Most Internet users conducting a search for a product or service have been targeted by behavioral advertising. For example, imagine you visit a travel Web site and search for airline flights to the Caribbean but don’t purchase tickets at the time. Later, while visiting a local newspaper Web site, you notice an advertisement from an airline promoting flights to Jamaica. That, most certainly, was not a coincidence.
In a classic case of OBA, your web-browsing activities were tracked by the use of “cookies” – a small text file that a Web site’s server places on your computer’s browser. The cookie transmits information back to the Web site’s server about your browsing activities. Cookies also can be used to maintain data related to a particular individual, such as passwords and items placed in a virtual shopping cart. In some contexts, such as where a number of separate Web sites participate in a network, cookies can be used to track a computer user across different sites, as in the above example of being “followed” from a travel site to a news site Although it is possible to opt out of tracking and to circumvent future tracking by deleting cookies, there are also HTTP cookies (also known as “zombie cookies”) that are automatically recreated after users attempt to delete them.
The use of unique identifiers
While some OBA practices are fairly benign, others, including the use of zombie cookies, are unacceptably intrusive and can be privacy violations. For example, one of the most powerful ways to target online ads is to assign unique identifiers to individuals and track their online behavior across multiple sites, platforms and apps. Although Apple is eliminating the use of unique device identifiers after much public outcry, app developers and mobile marketing companies are so enamored of the practice and the valuable information it mines that they are pushing hard to find alternative ways to link behavioral data with unique identifiers.
Other objectionable OBA practices include the collection and use of sensitive data (including personal information from children, health and financial data, and precise geolocation data), and the use of tracking tools that impact computer or device operability (such as spyware, adware and malware). Advertisers also use passive information collection such as “device fingerprinting” (allowing advertisers to identify connected devices) that is conducted with no consumer notice.
Several years ago, the Federal Trade Commission issued “Self-Regulatory Principles for Online Behavioral Advertising, ” which have been implemented in an “Accountability Program” by the Council of Better Business Bureaus and the major advertising trade associations. The program monitors behavioral advertising practices and attempts to facilitate compliance.

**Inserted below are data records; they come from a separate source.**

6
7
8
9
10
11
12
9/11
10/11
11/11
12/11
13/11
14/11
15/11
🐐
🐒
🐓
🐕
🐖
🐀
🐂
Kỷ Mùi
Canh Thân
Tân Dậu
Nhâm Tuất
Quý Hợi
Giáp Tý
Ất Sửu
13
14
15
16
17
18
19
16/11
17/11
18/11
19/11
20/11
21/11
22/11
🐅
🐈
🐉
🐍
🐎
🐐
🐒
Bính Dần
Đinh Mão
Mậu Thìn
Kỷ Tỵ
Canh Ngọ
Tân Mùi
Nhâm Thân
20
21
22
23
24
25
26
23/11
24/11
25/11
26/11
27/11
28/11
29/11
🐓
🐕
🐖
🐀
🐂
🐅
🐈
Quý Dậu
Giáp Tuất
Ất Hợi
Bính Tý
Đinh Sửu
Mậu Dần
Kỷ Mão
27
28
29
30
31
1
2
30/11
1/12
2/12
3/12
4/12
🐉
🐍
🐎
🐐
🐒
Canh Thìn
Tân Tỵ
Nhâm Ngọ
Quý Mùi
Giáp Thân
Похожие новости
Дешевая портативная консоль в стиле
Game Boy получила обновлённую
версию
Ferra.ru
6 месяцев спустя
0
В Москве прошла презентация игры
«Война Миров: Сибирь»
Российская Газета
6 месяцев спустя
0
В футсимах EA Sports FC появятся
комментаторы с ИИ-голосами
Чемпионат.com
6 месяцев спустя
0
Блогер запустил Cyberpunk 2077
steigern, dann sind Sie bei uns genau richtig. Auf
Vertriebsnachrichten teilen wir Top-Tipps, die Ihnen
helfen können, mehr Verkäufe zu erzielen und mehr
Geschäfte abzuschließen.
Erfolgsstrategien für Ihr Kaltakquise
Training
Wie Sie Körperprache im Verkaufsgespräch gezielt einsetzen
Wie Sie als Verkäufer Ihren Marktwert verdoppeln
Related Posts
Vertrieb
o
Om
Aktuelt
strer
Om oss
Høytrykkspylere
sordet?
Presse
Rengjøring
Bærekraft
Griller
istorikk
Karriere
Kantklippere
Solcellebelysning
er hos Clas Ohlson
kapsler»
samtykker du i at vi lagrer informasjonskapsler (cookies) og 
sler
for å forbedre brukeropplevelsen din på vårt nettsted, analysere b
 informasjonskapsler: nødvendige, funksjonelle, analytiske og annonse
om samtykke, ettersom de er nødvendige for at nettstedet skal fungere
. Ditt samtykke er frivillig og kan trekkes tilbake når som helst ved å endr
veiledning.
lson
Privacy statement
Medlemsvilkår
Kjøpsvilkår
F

The program also strives to reform OBA by providing consumers with real-time notice and choice about the collection and use of their data through the use of the “AdChoices” icon shown below, a blue forward-pointing triangle, which appears in the corner of an interest-based ad. When consumers click the icon in the ad, they are taken to a site with information on OBA and are given the option to opt out of receiving the targeted ads. This is a decided improvement, but the icon is far from a “robust, clear and conspicuous” opt-out mechanism; to many, it is far from obvious that it is even clickable.
Such efforts will require refinement as well as educating consumers about their rights and privacy options. In the coming year and beyond, there will be continuing developments in this critical area of personal privacy as it pertains to both compliance and enforcement of online and mobile data collection and behavioral advertising regulations.